The first thing I learned on my quest is never to go to the department stores. The lighting is harsh, the mirrors tell lies, and the bikinis–though cheap–do not fit too well. At least, they don’t fit the vital stats 35-29-36, causing all sorts of parts to move around and spill out. Also, they chafe and I don’t need to tell you how uncomfortable that is. Dare I even mention having to dig wedgies out? It’s enough to make you start bawling inside the changing room.

The second thing I learned is never to try bikinis on right before that time of the month. Pre-menstrual syndrome is a pain, and for some it causes water retention and bloating. Since I’m not going swimming when “surfing the crimson tide,” I don’t think it’s necessary to find out if I can shoehorn myself into a suit while feeling like a beached whale.

The last and most important thing I learned is never to settle. “Okay na yan” should not be in one’s vocabulary when bikini shopping. A woman should know her own body; if she feels something doesn’t fit right, she shouldn’t waste her money on something about which she second-guessed herself.
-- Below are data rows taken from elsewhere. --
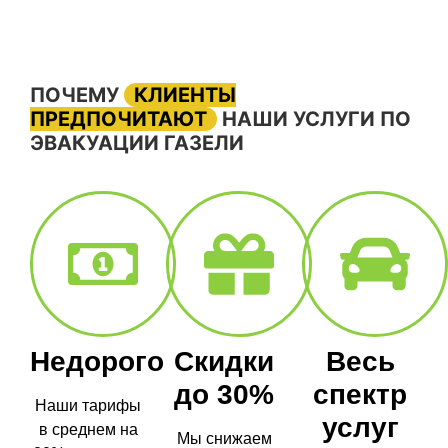
ПОЧЕМУ
КЛИЕНТЫ
ПРЕДПОЧИТАЮТ
НАШИ УСЛУГИ ПО
ЭВАКУАЦИИ ГАЗЕЛИ
Недорого
Скидки
Весь
до 30%
спектр
Наши тарифы
услуг
в среднем на
Мы снижаем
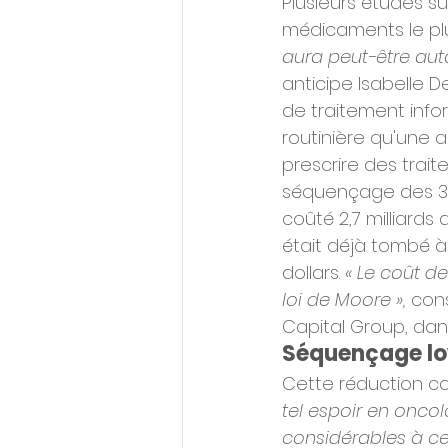
Plusieurs études s
médicaments le plu
aura peut-être aut
anticipe Isabelle D
de traitement infor
routinière qu'une 
prescrire des trai
séquençage des 3 
coûté 2,7 milliards
était déjà tombé à 
dollars. 
« Le coût d
loi de Moore »,
 con
Capital Group, dan
Séquençage lo
Cette réduction co
tel espoir en onc
considérables à ces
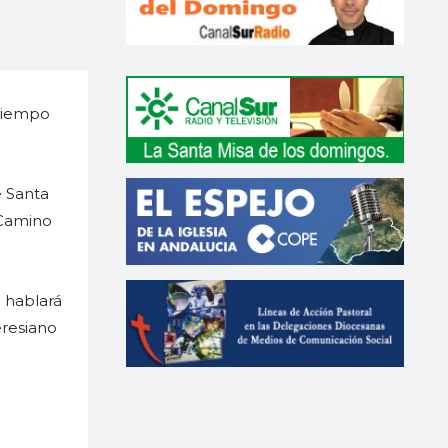
 tiempo
e Santa
 Camino
 hablará
eresiano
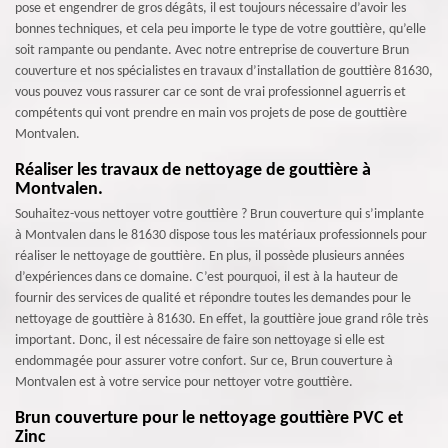
pose et engendrer de gros dégâts, il est toujours nécessaire d’avoir les
bonnes techniques, et cela peu importe le type de votre gouttière, qu’elle
soit rampante ou pendante. Avec notre entreprise de couverture Brun
couverture et nos spécialistes en travaux d’installation de gouttière 81630,
vous pouvez vous rassurer car ce sont de vrai professionnel aguerris et
compétents qui vont prendre en main vos projets de pose de gouttière
Montvalen.
Réaliser les travaux de nettoyage de gouttière à
Montvalen.
Souhaitez-vous nettoyer votre gouttière ? Brun couverture qui s’implante
à Montvalen dans le 81630 dispose tous les matériaux professionnels pour
réaliser le nettoyage de gouttière. En plus, il possède plusieurs années
d’expériences dans ce domaine. C’est pourquoi, il est à la hauteur de
fournir des services de qualité et répondre toutes les demandes pour le
nettoyage de gouttière à 81630. En effet, la gouttière joue grand rôle très
important. Donc, il est nécessaire de faire son nettoyage si elle est
endommagée pour assurer votre confort. Sur ce, Brun couverture à
Montvalen est à votre service pour nettoyer votre gouttière.
Brun couverture pour le nettoyage gouttière PVC et
Zinc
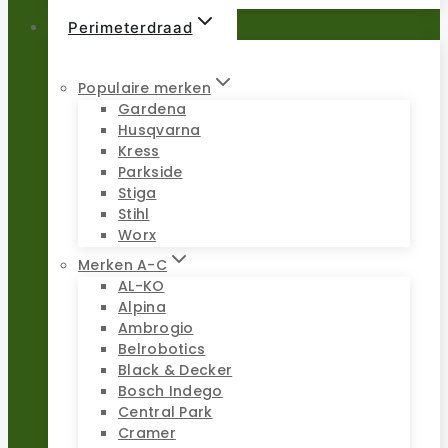
Perimeterdraad
Populaire merken
Gardena
Husqvarna
Kress
Parkside
Stiga
Stihl
Worx
Merken A-C
AL-KO
Alpina
Ambrogio
Belrobotics
Black & Decker
Bosch Indego
Central Park
Cramer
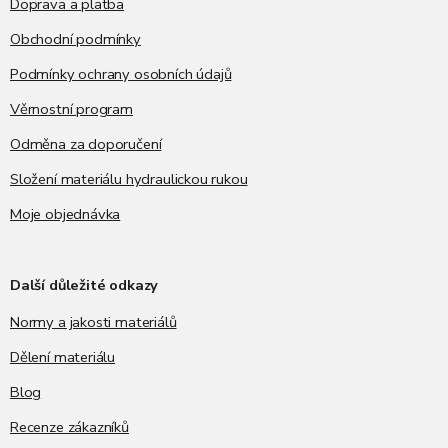
Doprava a platba
Obchodní podmínky
Podmínky ochrany osobních údajů
Věrnostní program
Odměna za doporučení
Složení materiálu hydraulickou rukou
Moje objednávka
Další důležité odkazy
Normy a jakosti materiálů
Dělení materiálu
Blog
Recenze zákazníků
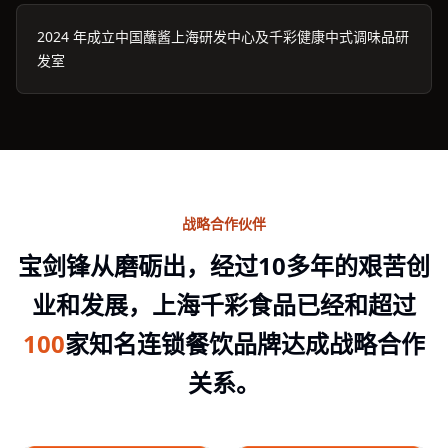
2024 年成立中国蘸酱上海研发中心及千彩健康中式调味品研
发室
战略合作伙伴
宝剑锋从磨砺出，经过10多年的艰苦创
业和发展，上海千彩食品已经和超过
100
家知名连锁餐饮品牌达成战略合作
关系。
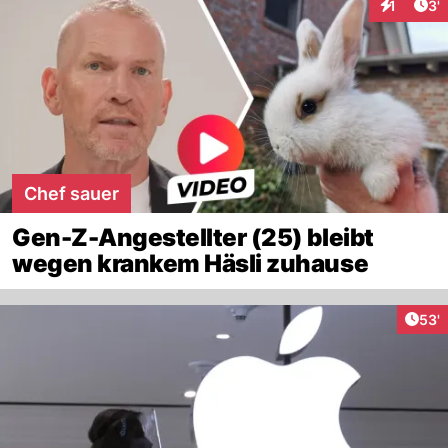
Art
1
3'
Interaktio
Chef sauer
Gen-Z-Angestellter (25) bleibt
wegen krankem Häsli zuhause
Arti
53'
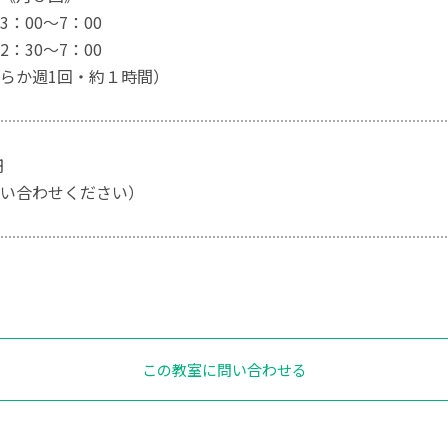
：00～7：00
：30～7：00
らか週1回・約１時間）
円
い合わせください）
この教室に問い合わせる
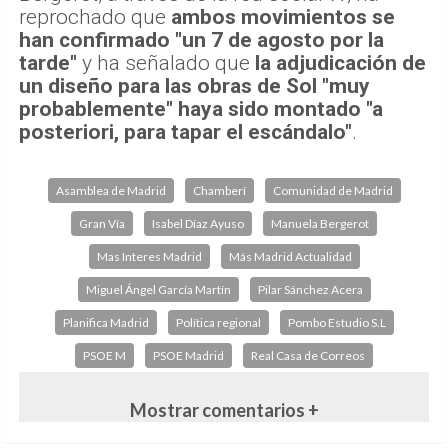
reprochado que
ambos movimientos se
han confirmado "un 7 de agosto por la
tarde"
y ha señalado que
la adjudicación de
un diseño para las obras de Sol "muy
probablemente" haya sido montado "a
posteriori, para tapar el escándalo"
.
Asamblea de Madrid
Chamberí
Comunidad de Madrid
Gran Vía
Isabel Díaz Ayuso
Manuela Bergerot
Mas Interes Madrid
Más Madrid Actualidad
Miguel Ángel García Martín
Pilar Sánchez Acera
Planifica Madrid
Política regional
Pombo Estudio S.L
PSOE M
PSOE Madrid
Real Casa de Correos
Mostrar comentarios +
This is particularly important when buying clothing that shows large patches of skin: she must be confident that she looks good wearing it, or else it’s Manang time and she’ll have bought the bikini for nothing. (They don’t even make for good underwear, you know.)

My quest ended happily early this evening when I stopped by the Tomato exhibit at Cybermall in Eastwood City, Libis. The store’s offering various gorgeous bikinis within the P300 to P400 price range: cheap, and they fit, too, if one finds the right style. Tomato’s only going to be there until April 30, so I’m planning to scoop up another bikini before then. This time around, I’ll have my vast (ahem, ahem) field of experience about buying bikinis to guide me.